An emerging example of impaired CCC is the concept of ventilator-associated brain injury[50], which refers to the development of primary brain injury in patients without preexisting neurological conditions undergoing mechanical ventilation. Our research aligns with this concept and attempts to explain it using the framework of the complex vasodilator cascade (Figure 3B) and NVU impairment. In two studies currently under review, we identified mechanical ventilation as a significant contributor to cognitive impairment following severe respiratory failure. One of these studies, which received recognition from the Argentine National Academy of Medicine, analyzed a cohort of neuro-Corona Virus Infectious Disease-2019 patients with severe respiratory failure (Pa/FiO₂ < 200) meeting the Berlin criteria for acute respiratory distress syndrome (ARDS). Patients were treated with either mechanical ventilation or non-invasive ventilation. Among those receiving mechanical ventilation, 75% of survivors developed post-intensive care syndrome (PICS), with cognitive impairment as the most prominent feature, while no cases of PICS were observed in the non-invasive ventilation group. In the second study, we prospectively examined a cohort of 56 Corona Virus Infectious Disease-2019 patients with severe respiratory failure (Pa/FiO₂ < 200) meeting the Berlin ARDS criteria, evaluating ICP using ONSD. Elevated ICP was detected in 67% of mechanically ventilated patients, and 75% of these patients exhibited PICS at ICU discharge.
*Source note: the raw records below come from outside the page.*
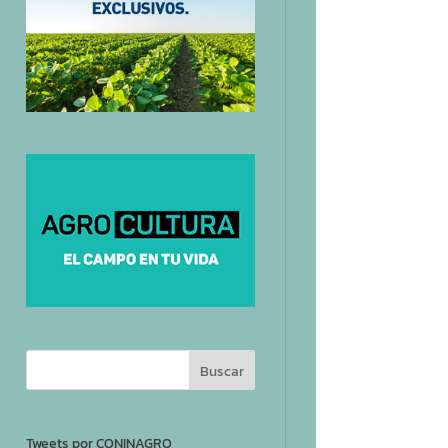
Tweets por CONINAGRO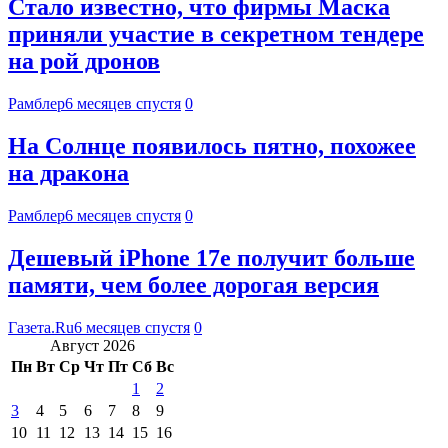
Стало известно, что фирмы Маска
приняли участие в секретном тендере
на рой дронов
Рамблер
6 месяцев спустя
0
На Солнце появилось пятно, похожее
на дракона
Рамблер
6 месяцев спустя
0
Дешевый iPhone 17e получит больше
памяти, чем более дорогая версия
Газета.Ru
6 месяцев спустя
0
Август 2026
Пн
Вт
Ср
Чт
Пт
Сб
Вс
1
2
3
4
5
6
7
8
9
10
11
12
13
14
15
16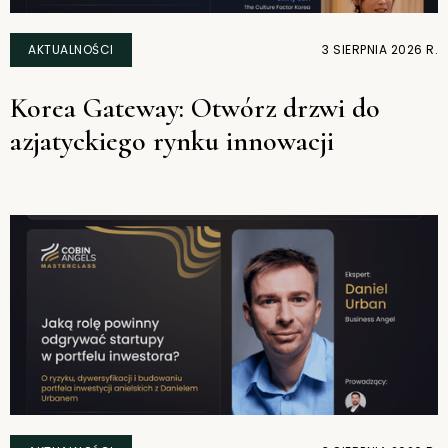
AKTUALNOŚCI
3 SIERPNIA 2026 R.
Korea Gateway: Otwórz drzwi do
azjatyckiego rynku innowacji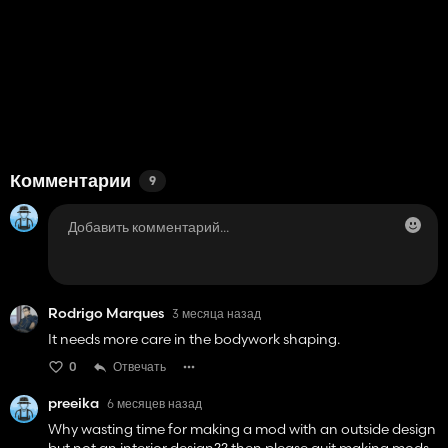
Комментарии
9
Rodrigo Marques
3 месяца назад
It needs more care in the bodywork shaping.
0
Отвечать
preeika
6 месяцев назад
Why wasting time for making a mod with an outside design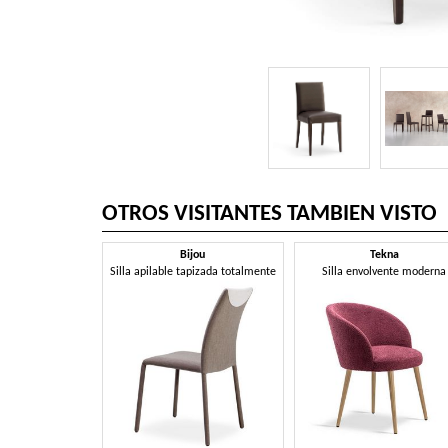
OTROS VISITANTES TAMBIEN VISTO
Bijou
Tekna
Silla apilable tapizada totalmente
Silla envolvente moderna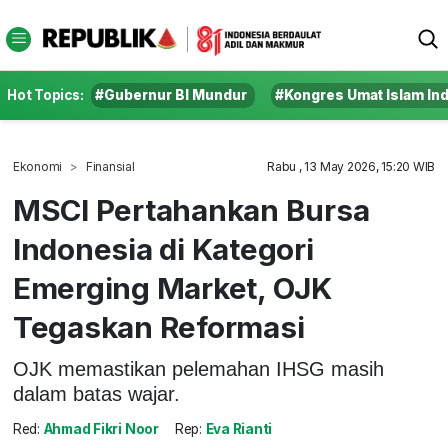
Hot Topics:
#Gubernur BI Mundur
#Kongres Umat Islam In
Ekonomi
Finansial
Rabu , 13 May 2026, 15:20 WIB
MSCI Pertahankan Bursa
Indonesia di Kategori
Emerging Market, OJK
Tegaskan Reformasi
OJK memastikan pelemahan IHSG masih
dalam batas wajar.
Red:
Ahmad Fikri Noor
Rep:
Eva Rianti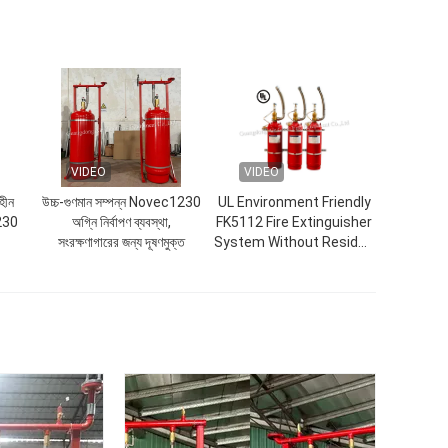
VIDEO
VIDEO
টহীন
উচ্চ-গুণমান সম্পন্ন Novec1230
UL Environment Friendly
230
অগ্নি নির্বাপণ ব্যবস্থা,
FK5112 Fire Extinguisher
সংরক্ষণাগারের জন্য দূষণমুক্ত
System Without Residue
In UPS Room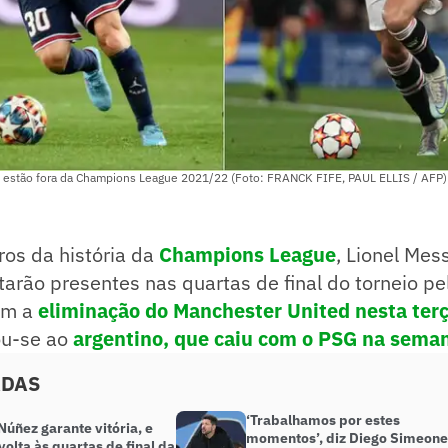
o estão fora da Champions League 2021/22 (Foto: FRANCK FIFE, PAUL ELLIS / AFP)
iros da história da
Champions League
, Lionel Mess
arão presentes nas quartas de final do torneio p
om a
eliminação do Manchester United nesta terç
ou-se ao
argentino, que caiu com o PSG na sema
ADAS
‘Trabalhamos por estes
úñez garante vitória, e
momentos’, diz Diego Simeone
volta às quartas de final da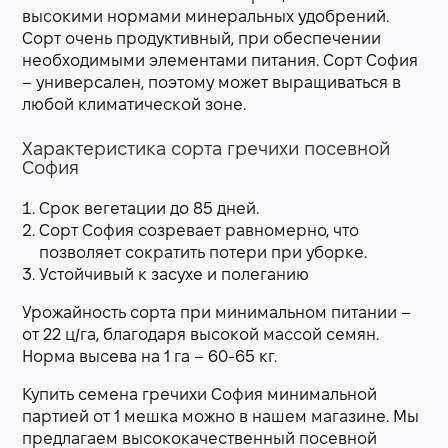
высокими нормами минеральных удобрений.
Сорт очень продуктивный, при обеспечении
необходимыми элементами питания. Сорт София
– универсален, поэтому может выращиваться в
любой климатической зоне.
Характеристика сорта гречихи посевной
София
Срок вегетации до 85 дней.
Сорт София созревает равномерно, что
позволяет сократить потери при уборке.
Устойчивый к засухе и полеганию
Урожайность сорта при минимальном питании –
от 22 ц/га, благодаря высокой массой семян.
Норма высева на 1 га – 60-65 кг.
Купить семена гречихи София минимальной
партией от 1 мешка можно в нашем магазине. Мы
предлагаем высококачественный посевной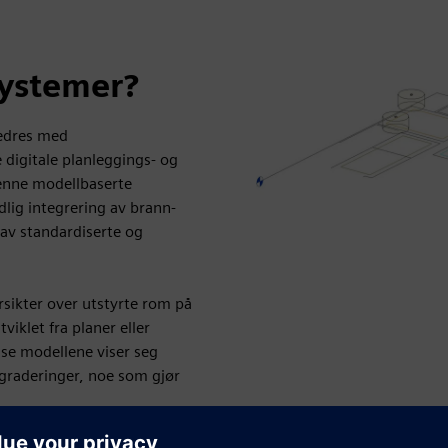
systemer?
bedres med
digitale planleggings- og
enne modellbaserte
lig integrering av brann-
av standardiserte og
rsikter over utstyrte rom på
iklet fra planer eller
sse modellene viser seg
pgraderinger, noe som gjør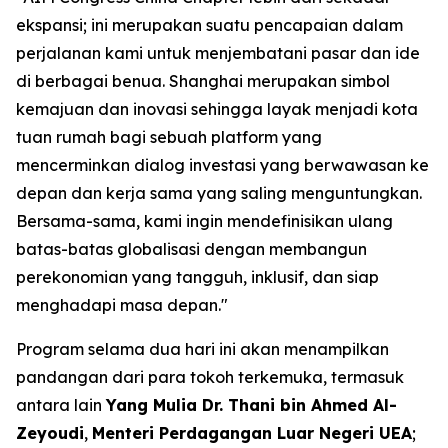
ekspansi; ini merupakan suatu pencapaian dalam
perjalanan kami untuk menjembatani pasar dan ide
di berbagai benua. Shanghai merupakan simbol
kemajuan dan inovasi sehingga layak menjadi kota
tuan rumah bagi sebuah platform yang
mencerminkan dialog investasi yang berwawasan ke
depan dan kerja sama yang saling menguntungkan.
Bersama-sama, kami ingin mendefinisikan ulang
batas-batas globalisasi dengan membangun
perekonomian yang tangguh, inklusif, dan siap
menghadapi masa depan."
Program selama dua hari ini akan menampilkan
pandangan dari para tokoh terkemuka, termasuk
antara lain
Yang Mulia Dr. Thani bin Ahmed Al-
Zeyoudi
,
Menteri Perdagangan Luar Negeri UEA
;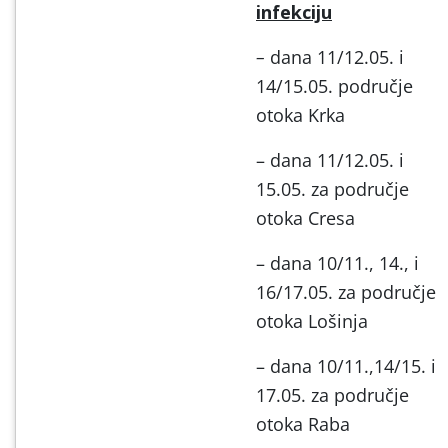
infekciju
–
dana 11/12.05. i
14/15.05. područje
otoka Krka
– dana 11/12.05. i
15.05. za područje
otoka Cresa
– dana 10/11., 14., i
16/17.05. za područje
otoka Lošinja
– dana 10/11.,14/15. i
17.05. za područje
otoka Raba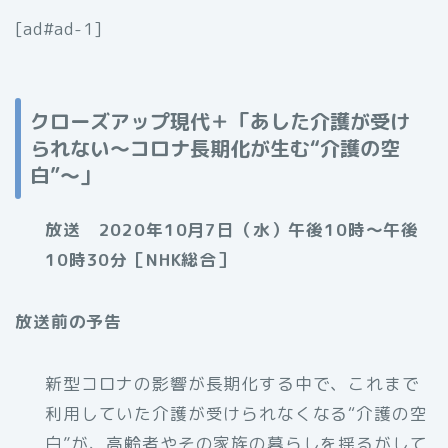
[ad#ad-1]
クローズアップ現代＋「あした介護が受け
られない～コロナ長期化が生む“介護の空
白”～」
放送 2020年10月7日（水）午後10時～午後
10時30分［NHK総合］
放送前の予告
新型コロナの影響が長期化する中で、これまで
利用していた介護が受けられなくなる“介護の空
白”が、高齢者やその家族の暮らしを揺るがして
These findings can be understood by revisiting Figure 3B, which highlights how ARDS triggers a cascade of systemic changes - hypoxia, fever, hypocarbia, acidosis, hypotension, and increased metabolic demands - that initiate direct vasodilation and lead to intracranial hypertension. Additionally, mechanical ventilation and pulmonary stiffness further exacerbate ICP elevation by increasing intrathoracic pressure and impairing jugular venous return. Other contributing mechanisms include sympathetic reflexes induced by alveolar and myocardial damage, systemic endothelial inflammation, and the absence of muscle activity, which disrupts the muscle metaboreflex and reduces neurotrophic factor secretion.

CONCLUSION

The concept of CCC integrates a deep understanding of the pathophysiological mechanisms governing CBF, blood pressure, and CO. This complex interplay is essential for maintaining homeostasis and is profoundly influenced by systemic and cerebral hemodynamics. Ultrasound-based techniques, such as TCD, TCCD, ONSD measurements, and echocardiography, provide a versatile, non-invasive toolkit for assessing these mechanisms in both health and disease. Throughout this review, we have explored the multifaceted nature of CCC, delving into its role in exercise, pathologies such as ARDS and heart failure, and scenarios of disrupted coupling like ventilator-associated brain injury. We have emphasized the value of ultrasound-based protocols, such as ReCCUs and TTECUs, as practical and scalable tools for bedside monitoring and intervention, particularly in resource-limited settings. These protocols exemplify the potential of POCUS to bridge gaps in critical care by offering real-time insights into cardio-cerebral dynamics. Despite these advancements, significant research gaps remain. Future studies should focus on standardizing ultrasound protocols, validating new indices for clinical application, and further elucidating the mechanisms linking systemic and cerebral hemodynamics. Neurosonology and echocardiography will undoubtedly continue to play a pivotal role in this evolving field, guiding both research and clinical practice toward optimizing outcomes for patients with cardio-cerebral dysregulation.